Auckland cartoonist Sarah Laing was recently awarded a six-month University of Auckland residency from the Micheal King Writers Centre to work on a graphic novel about Katherine Mansfield that is part-biography, part-memoir and part-fiction. Laing's comics have frequently appeared in Metro magazine and she is also a novelist, graphic designer and mother of three. A prolific output of auto-bio comics have featured on Laing's blog Let Me Be Frank in recent years.

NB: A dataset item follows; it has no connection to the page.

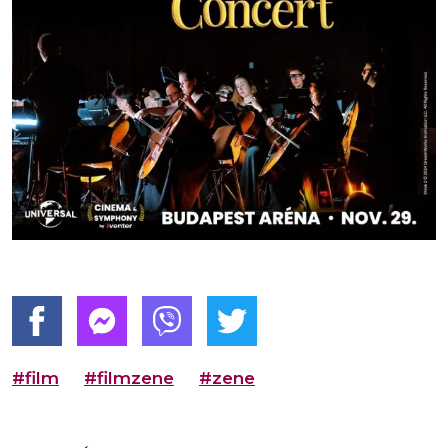
#film
#filmzene
#zene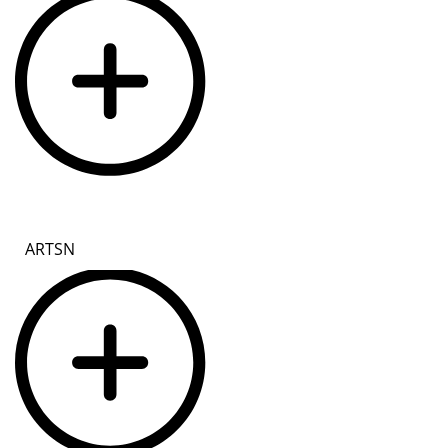
ARTSN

I asked her a few questions via email about her upcoming residency.
Are you the first author to receive a Michael King Writers Centre residency to work on a cartooning project?
I'm
 the first at the Michael King Writers Centre, but it's a joint 
University of Auckland residency and I see that Dylan Horrocks was 
awarded it in 2006: http://www.arts.auckland.ac.nz/uoa/dylanhorrocks
  But yes, it's rare for a cartooning/graphic novel project to be chosen
 for a residency! It's great that such a project is now being considered
 a serious contender. 
When
 did you first experience Katherine Mansfield's writing?
Somebody
 read me 'The Dolls' House' when I was in primary school and it all came
 alive for me - she's such a visual writer; I can still picture 
everything she described.  I remember my grandmother telling us that 
Mansfield's family, the Beauchamps, lived down the road from her family 
when she was a child in Karori. My first writing prize was for a poem I 
wrote in 7th form, called 'At the (York) Bay', after Mansfield's story. I
 spent lots of summer holidays in Eastbourne as that's where my 
grandmother and great aunts lived. Later I lived in a little lane off 
Tinakori Road in Wellington, where Mansfield was born. My first 
book published by Random House was a collection of short stories, and I 
felt like I was following in a tradition established by her. She really 
is still the most amazing short story writer, the way that she sets up a
 scene and then disrupts it entirely. Her writing still feels very 
contemporary. 

 
  
Will your 
project be purely comics or a combination of prose and cartooning?
This project will be a cartooning
 one - a book-length graphic novel. Language does play a big part in my 
comics though, and I will be working hard on that. There is so much of 
the visual world to explore - Mansfield was stylish - she had that great
 bob - and she lived in the 1920s and 1930s, and she hung out with all 
the modernists and the Bloomsbury set (Virginia Woolf, D H Lawrence) She
 pushed a whole lot of social boundaries, redefined literature, had 
lesbian affairs, was the only writer that Virginia Woolf was jealous of.
 She moved to France and Germany to try and cure her TB, but she died 
young, at the age of 34.  Recently I read Kiki of Montparnasse and I think graphic novels are such a great way of bringing historical figures to life. 
What will your residency at the Writers Centre entail?
 
I
 will be given a studio to work in at the top of Mt Victoria in 
Devonport. It was built in the late 19th century, so I'm hoping it will 
get me into the right era. Also I will have an office at the university 
and access to the library, where I hope to read lots about Mansfield. I 
think I might have to give lectures at the English department too, so 
I'll be hustling comics and graphic novels.
Do you have a projected scope for the size of this project and when you'll complete it?
I'm
 hoping it will take me no longer than a couple of years. But then I'm 
still finishing an illustrated novel (to be published in July 2013) that
 I started almost 4 years ago! I want to explore Mansfield's life, and 
also I want to couple that with memoir, exploring how my own fascination
 with her. I imagine that this will be a reasonably big book - 300 pages
 maybe, and I want to do it all in inks and watercolour. I've recently 
been reading Brecht Evans and I love his style and his way of story 
telling. I'm also a fan of Joann Sfar and Vanessa Davis, who also use 
watercolours a lot.
How was the experience of your short term residency at the Michael King Writers Centre in 2008?
It
 was really great - it was just for 6 weeks but I really got to 
concentrate. At the moment I work at home, on the dining room table, and
 I have 3 kids, so when they're at home I have to clear everything away 
or else they'll want to augment my art. The other thing that I've done 
when I've been on residencies is minimise my internet access. I waste 
such a lot of time! Then again, it's a brilliant resource for picture 
references so I won't be able to cut myself off entirely.
You've indicated on your blog that you've had an interest in 
doing a longer comics work for a while, did applying for the residency help 
consolidate commencing this project or was it already underway?
I
 thought this would be a good kind of project for a University 
writer-in-residence - I'd have access to all the English department 
expertise and a library full of books! I also had a lot of other ideas 
jostling around - mostly memoir ideas. I still have a whole host of 
short stories I want to draw in comic form - I'm hoping to get a few of 
those started before the residency begins.